Problem to solve: After finding the line with "worth of all people, while achieving our" in the data below, set down exactly each line through the one with "multiculturalism at both a didactic and", inclusive, and stop there.
☆ ☆ ☆ ☆ ☆
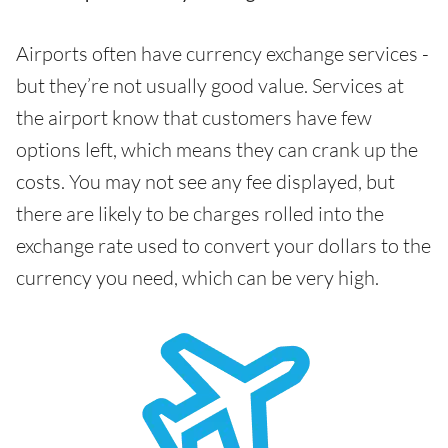
Airports often have currency exchange services -
but they’re not usually good value. Services at
the airport know that customers have few
options left, which means they can crank up the
costs. You may not see any fee displayed, but
there are likely to be charges rolled into the
exchange rate used to convert your dollars to the
currency you need, which can be very high.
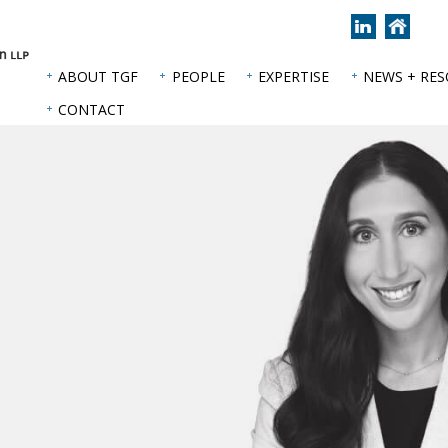
Join
Back
us
to
on
hom
ABOUT TGF
PEOPLE
EXPERTISE
NEWS + RE
LinkedIn
page
CONTACT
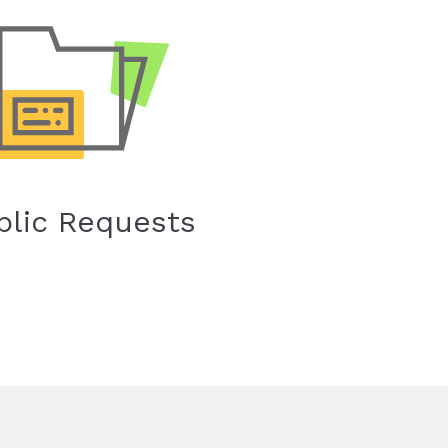
blic Requests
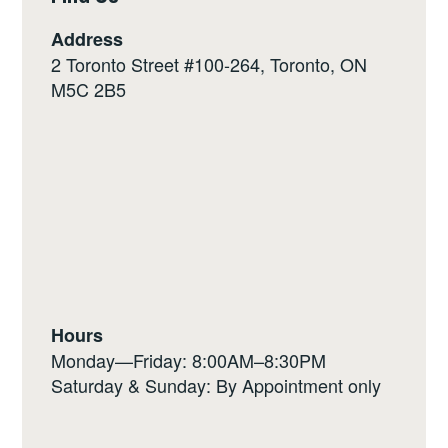
Address
2 Toronto Street #100-264, Toronto, ON
M5C 2B5
Hours
Monday—Friday: 8:00AM–8:30PM
Saturday & Sunday: By Appointment only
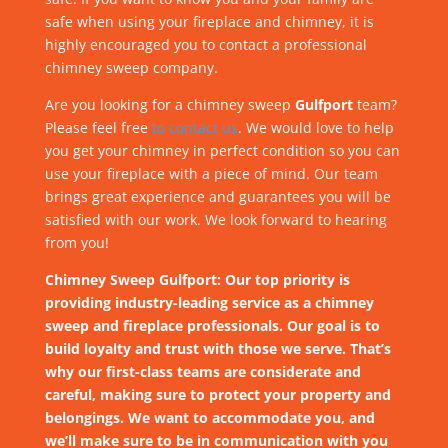
safe when using your fireplace and chimney, it is
highly encouraged you to contact a professional
chimney sweep company.
Are you looking for a chimney sweep
Gulfport
team?
Please feel free
to contact us
. We would love to help
you get your chimney in perfect condition so you can
use your fireplace with a piece of mind. Our team
brings great experience and guarantees you will be
satisfied with our work. We look forward to hearing
from you!
Chimney Sweep Gulfport: Our top priority is
providing industry-leading service as a chimney
sweep and fireplace professionals. Our goal is to
build loyalty and trust with those we serve. That’s
why our first-class teams are considerate and
careful, making sure to protect your property and
belongings. We want to accommodate you, and
we’ll make sure to be in communication with you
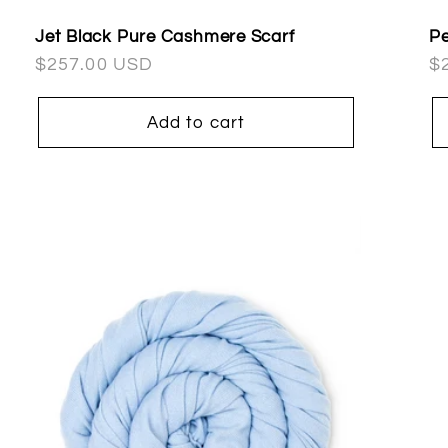
Jet Black Pure Cashmere Scarf
Pe
Regular
$257.00 USD
R
$
price
pr
Add to cart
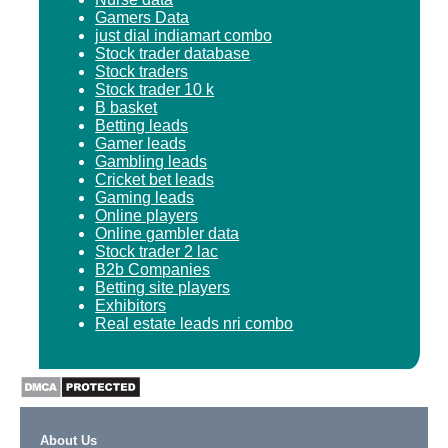
Gamers Data
just dial indiamart combo
Stock trader database
Stock traders
Stock trader 10 k
B basket
Betting leads
Gamer leads
Gambling leads
Cricket bet leads
Gaming leads
Online players
Online gambler data
Stock trader 2 lac
B2b Companies
Betting site players
Exhibitors
Real estate leads nri combo
About Us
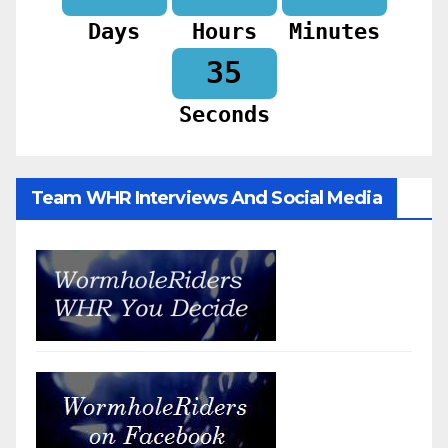
Days
Hours
Minutes
33
Seconds
Team WHR Interviews And Social Media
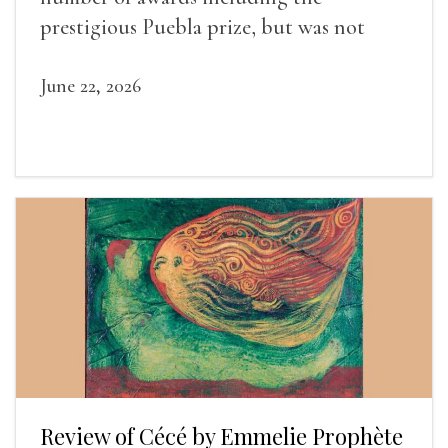
prestigious Puebla prize, but was not
widely recognized in her lifetime.
June 22, 2026
Review of Cécé by Emmelie Prophète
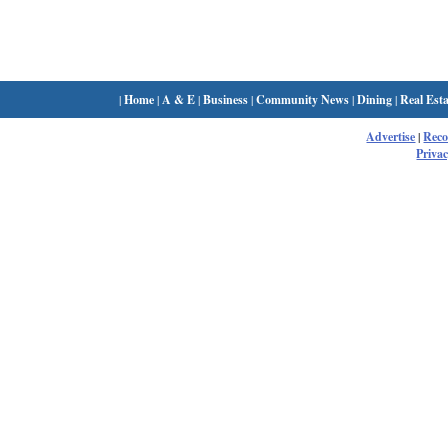
|
Home
|
A & E
|
Business
|
Community News
|
Dining
|
Real Esta
Advertise
|
Rec
Privac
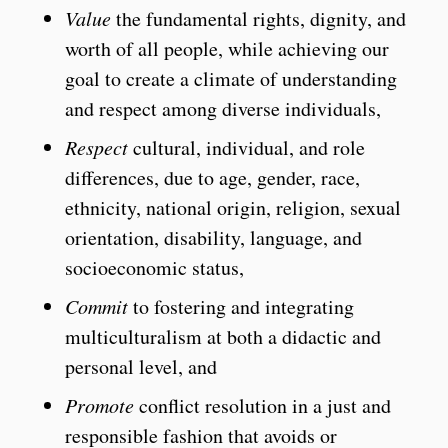
Value
the fundamental rights, dignity, and
worth of all people, while achieving our
goal to create a climate of understanding
and respect among diverse individuals,
Respect
cultural, individual, and role
differences, due to age, gender, race,
ethnicity, national origin, religion, sexual
orientation, disability, language, and
socioeconomic status,
Commit
to fostering and integrating
multiculturalism at both a didactic and
personal level, and
Promote
conflict resolution in a just and
responsible fashion that avoids or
☆ ☆ ☆ ☆ ☆
Output of the exercise:
worth of all people, while achieving our
goal to create a climate of understanding
and respect among diverse individuals,
Respect
cultural, individual, and role
differences, due to age, gender, race,
ethnicity, national origin, religion, sexual
orientation, disability, language, and
socioeconomic status,
Commit
to fostering and integrating
multiculturalism at both a didactic and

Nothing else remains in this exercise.